Indian resist dye is the clearest example in the world of a hand-made colour technology that has survived, in unbroken lineage, across four thousand years, three empires, a colonial ban, a century of synthetic pigments, and a series of natural disasters. Every saree a modern Indian bride wears from Patan or Jamnagar or Pochampally is a direct descendant of the Indus Valley cotton fragment at Mohenjo-daro. The chemistry has been stable for that long. The communities that carry it have been stable for almost that long. The lesson walks this heritage end to end, so that when the chapter turns to each specific tradition, the reader already knows what kind of thread she is looking at.
Living traditions
Almost all major Indian resist-dye traditions now hold a Geographical Indication tag, granted between 2004 and 2015: Patan Patola (2004), Pochampally Ikat (2004), Kutch Ajrakh (2015), Kutch Bandhani (2014), Sanganeri Block Print, Bagh Print, and Sambalpuri Bandha. The Development Commissioner (Handicrafts) under the Ministry of Textiles runs subsidy, yarn supply, and training schemes for resist-dye communities. Designer partnerships (Sanjay Garg of Raw Mango, Ritu Kumar, Tarun Tahiliani, and several emerging labels) carry the couture market channel. The craft marketing organisation Dastkar, founded by Laila Tyabji in 1981, runs several annual bazaars where resist-dye artisans sell directly to urban buyers. Kala Raksha and Khamir in Kutch, and the Patan Patola Heritage Museum in Patan, carry out training and documentation work alongside production.

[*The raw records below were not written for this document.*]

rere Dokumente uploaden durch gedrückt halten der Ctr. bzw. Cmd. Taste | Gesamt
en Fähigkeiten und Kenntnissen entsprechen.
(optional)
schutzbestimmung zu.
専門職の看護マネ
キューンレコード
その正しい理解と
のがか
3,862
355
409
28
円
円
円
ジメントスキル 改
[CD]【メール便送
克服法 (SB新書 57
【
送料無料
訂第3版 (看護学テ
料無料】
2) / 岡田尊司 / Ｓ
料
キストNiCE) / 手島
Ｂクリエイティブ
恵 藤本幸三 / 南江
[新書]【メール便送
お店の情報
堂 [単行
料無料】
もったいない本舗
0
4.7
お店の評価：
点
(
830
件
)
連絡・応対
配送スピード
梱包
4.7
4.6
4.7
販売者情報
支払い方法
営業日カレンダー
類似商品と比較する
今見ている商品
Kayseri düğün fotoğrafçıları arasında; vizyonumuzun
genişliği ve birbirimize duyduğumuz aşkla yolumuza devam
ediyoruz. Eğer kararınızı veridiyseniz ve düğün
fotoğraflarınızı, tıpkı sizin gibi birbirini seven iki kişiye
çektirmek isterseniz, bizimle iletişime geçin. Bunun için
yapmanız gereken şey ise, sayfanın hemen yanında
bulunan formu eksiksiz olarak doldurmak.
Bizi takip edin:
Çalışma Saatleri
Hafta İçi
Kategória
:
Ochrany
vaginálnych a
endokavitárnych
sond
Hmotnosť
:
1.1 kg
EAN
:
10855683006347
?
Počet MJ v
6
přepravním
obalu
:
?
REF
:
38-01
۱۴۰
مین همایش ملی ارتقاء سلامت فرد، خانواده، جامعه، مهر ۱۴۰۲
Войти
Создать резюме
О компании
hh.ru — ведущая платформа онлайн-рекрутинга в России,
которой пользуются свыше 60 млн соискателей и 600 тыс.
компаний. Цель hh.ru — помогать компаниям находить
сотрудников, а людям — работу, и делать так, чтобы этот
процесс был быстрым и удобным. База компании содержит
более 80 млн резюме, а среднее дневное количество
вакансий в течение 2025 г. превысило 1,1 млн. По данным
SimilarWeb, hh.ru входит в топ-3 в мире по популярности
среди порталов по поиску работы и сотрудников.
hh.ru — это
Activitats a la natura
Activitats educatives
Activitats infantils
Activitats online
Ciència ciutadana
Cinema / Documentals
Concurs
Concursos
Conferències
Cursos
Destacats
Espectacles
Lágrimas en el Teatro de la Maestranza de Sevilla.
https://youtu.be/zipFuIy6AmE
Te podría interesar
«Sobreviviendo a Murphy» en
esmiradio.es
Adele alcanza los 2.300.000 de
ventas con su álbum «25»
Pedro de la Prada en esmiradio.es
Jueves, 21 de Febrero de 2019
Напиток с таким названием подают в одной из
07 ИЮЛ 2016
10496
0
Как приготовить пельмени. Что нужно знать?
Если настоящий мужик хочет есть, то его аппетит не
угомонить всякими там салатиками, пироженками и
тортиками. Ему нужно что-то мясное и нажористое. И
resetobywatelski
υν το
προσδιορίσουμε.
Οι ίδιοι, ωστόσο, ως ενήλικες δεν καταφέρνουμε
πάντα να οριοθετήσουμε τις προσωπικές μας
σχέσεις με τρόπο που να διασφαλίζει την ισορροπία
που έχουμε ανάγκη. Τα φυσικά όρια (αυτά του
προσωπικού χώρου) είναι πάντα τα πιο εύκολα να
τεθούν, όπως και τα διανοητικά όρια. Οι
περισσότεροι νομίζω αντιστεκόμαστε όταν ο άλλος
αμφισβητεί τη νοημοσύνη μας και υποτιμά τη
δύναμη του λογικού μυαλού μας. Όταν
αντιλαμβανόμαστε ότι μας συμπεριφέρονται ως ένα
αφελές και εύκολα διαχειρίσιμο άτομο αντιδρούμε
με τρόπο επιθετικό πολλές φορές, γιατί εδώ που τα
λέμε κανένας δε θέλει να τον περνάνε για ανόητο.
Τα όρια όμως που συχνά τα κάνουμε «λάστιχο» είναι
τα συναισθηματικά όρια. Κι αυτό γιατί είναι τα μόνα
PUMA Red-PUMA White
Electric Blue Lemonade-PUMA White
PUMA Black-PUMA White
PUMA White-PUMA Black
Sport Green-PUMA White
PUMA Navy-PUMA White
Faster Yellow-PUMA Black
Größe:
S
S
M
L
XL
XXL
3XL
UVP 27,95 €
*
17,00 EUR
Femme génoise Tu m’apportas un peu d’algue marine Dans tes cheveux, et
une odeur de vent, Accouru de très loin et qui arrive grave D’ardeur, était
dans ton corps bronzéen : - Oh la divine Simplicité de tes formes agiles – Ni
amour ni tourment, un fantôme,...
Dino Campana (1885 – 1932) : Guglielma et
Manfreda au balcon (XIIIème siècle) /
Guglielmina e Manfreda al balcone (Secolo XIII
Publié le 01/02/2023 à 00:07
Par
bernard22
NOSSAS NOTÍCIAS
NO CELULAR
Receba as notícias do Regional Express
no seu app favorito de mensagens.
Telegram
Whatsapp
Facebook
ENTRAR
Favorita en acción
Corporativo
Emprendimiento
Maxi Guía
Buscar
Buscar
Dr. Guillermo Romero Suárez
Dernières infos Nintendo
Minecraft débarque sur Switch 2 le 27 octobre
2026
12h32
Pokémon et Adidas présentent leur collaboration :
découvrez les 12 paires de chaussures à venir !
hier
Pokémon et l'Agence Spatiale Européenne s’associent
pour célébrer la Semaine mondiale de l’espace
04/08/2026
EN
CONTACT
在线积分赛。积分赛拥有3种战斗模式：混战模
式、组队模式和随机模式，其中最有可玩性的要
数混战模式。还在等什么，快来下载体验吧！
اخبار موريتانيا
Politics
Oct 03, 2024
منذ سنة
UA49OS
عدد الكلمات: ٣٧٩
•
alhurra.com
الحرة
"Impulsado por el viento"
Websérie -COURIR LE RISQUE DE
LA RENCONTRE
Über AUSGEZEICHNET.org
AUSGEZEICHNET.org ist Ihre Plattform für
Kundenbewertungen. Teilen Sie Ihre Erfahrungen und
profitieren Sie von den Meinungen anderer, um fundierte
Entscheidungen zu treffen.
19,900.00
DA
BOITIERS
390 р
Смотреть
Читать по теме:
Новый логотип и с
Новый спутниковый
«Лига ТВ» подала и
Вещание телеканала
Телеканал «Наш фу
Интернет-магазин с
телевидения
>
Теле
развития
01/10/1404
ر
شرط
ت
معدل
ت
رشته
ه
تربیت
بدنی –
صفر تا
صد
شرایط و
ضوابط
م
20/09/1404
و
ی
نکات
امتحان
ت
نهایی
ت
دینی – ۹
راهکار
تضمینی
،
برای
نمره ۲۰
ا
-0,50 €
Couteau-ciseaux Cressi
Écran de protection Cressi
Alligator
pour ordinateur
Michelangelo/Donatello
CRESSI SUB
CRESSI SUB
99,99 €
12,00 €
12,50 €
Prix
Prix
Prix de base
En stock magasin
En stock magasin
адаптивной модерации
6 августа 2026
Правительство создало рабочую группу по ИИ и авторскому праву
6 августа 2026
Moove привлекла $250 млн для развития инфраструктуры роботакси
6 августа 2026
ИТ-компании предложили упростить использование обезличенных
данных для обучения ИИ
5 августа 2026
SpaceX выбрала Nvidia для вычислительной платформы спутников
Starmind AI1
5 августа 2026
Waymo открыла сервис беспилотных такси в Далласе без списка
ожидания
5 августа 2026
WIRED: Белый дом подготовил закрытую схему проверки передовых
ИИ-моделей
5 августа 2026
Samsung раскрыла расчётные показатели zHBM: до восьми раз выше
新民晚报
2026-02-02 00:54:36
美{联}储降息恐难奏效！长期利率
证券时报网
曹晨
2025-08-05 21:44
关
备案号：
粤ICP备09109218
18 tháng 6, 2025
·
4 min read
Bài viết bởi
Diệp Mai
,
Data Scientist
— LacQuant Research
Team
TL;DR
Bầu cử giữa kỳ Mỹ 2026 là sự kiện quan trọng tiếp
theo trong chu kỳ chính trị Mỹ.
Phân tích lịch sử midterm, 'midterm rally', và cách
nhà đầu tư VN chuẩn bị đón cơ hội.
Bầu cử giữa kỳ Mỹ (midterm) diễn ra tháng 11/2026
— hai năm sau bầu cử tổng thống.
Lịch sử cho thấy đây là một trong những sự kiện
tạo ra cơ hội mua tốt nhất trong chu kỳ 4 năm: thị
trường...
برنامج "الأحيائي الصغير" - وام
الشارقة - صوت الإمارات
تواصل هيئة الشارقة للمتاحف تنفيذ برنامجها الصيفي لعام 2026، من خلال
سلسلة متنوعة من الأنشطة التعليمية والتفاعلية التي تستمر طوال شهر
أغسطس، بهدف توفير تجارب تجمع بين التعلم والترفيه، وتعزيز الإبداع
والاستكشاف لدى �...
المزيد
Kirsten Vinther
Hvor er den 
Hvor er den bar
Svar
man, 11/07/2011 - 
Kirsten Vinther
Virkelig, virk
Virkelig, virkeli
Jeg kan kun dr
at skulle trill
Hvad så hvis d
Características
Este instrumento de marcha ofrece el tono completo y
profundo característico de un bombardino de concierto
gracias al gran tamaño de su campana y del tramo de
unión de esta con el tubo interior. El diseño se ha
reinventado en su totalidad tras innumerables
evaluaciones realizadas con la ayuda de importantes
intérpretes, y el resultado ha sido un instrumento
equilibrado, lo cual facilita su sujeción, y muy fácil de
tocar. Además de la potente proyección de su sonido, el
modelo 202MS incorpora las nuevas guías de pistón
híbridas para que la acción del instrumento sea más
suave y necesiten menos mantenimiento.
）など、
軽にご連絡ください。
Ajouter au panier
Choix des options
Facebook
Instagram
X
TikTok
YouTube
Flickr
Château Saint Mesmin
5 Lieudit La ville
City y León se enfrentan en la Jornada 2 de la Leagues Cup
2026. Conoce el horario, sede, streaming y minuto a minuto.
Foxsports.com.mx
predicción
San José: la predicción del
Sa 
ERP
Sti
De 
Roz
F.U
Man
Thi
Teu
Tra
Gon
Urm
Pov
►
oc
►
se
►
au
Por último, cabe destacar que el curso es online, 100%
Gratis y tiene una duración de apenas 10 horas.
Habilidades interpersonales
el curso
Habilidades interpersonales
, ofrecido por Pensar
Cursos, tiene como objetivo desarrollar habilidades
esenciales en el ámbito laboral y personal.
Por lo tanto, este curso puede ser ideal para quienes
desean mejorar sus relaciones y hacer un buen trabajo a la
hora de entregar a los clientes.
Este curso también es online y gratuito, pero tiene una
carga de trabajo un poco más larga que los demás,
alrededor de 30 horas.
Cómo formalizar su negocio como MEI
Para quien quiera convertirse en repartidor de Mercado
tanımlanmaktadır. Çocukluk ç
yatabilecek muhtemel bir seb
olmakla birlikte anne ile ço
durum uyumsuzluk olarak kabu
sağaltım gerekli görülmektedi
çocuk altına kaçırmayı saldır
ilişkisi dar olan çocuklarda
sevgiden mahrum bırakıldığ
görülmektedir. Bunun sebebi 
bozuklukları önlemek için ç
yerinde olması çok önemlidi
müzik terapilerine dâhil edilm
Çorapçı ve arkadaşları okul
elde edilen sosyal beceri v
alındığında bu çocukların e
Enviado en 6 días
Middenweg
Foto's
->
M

- The sixteen-step Ajrakh process at Ajrakhpur: A full Ajrakh cloth goes through up to sixteen steps: washing the cotton, myrobalan treatment, resist printing with lime-gum paste, indigo dipping, madder dyeing, washing in the river, sun-drying, and several cycles of repeat printing and re-dyeing. Each step is done by a different member of the Khatri family, often across three generations working together. A single Ajrakh piece can take fifteen to twenty days from white cotton to finished cloth.
- Double-ikat Patola weaving at Patan: A Patola starts with long skeins of raw silk that are tied in the chosen pattern, dyed, untied, and retied for each colour, until both warp and weft threads carry a pre-planned design. Only then are the threads stretched onto the loom and woven together. The design is not printed onto the cloth or painted onto the cloth. It emerges from the interaction of the pre-dyed warp and weft as the weaver throws the shuttle. A single Patola takes six to twelve months of full-time family labour.
- Dabu mud-resist block printing at Bagru: In the Dabu tradition of Bagru village in Rajasthan, a paste of clay from local pond beds, lime, wheat chaff, and gum is stamped onto the cotton cloth with carved wooden blocks. The mud paste hardens and becomes the resist. The cloth is then dipped in indigo or other natural dye. Wherever the mud has blocked the fibre, no colour reaches the cloth, and the pattern is revealed when the mud is washed off in clean river water.
Reflection
- Look at the cloth you are wearing right now. Do you know whether any of it is resist-dyed? If it carries a pattern, was the pattern printed onto the fabric with ink, or dyed into the fibre itself? How does knowing the difference change what you think the cloth is worth?
- Why do you think human cultures all over the world (India, Indonesia, Japan, Yoruba country in West Africa) independently invented the idea of resist dyeing, rather than simply painting colour onto cloth? What does it say about the human mind that we chose this slower, harder, cleverer way?
- The whole technology of resist dyeing rests on telling the dye where not to go. The pattern lives in the places the dye was blocked. What does this have to tell us about the dharmic idea of nivritti (restraint, withdrawal) as a creative force rather than a negative one? Can an act of refusal create a pattern in a life?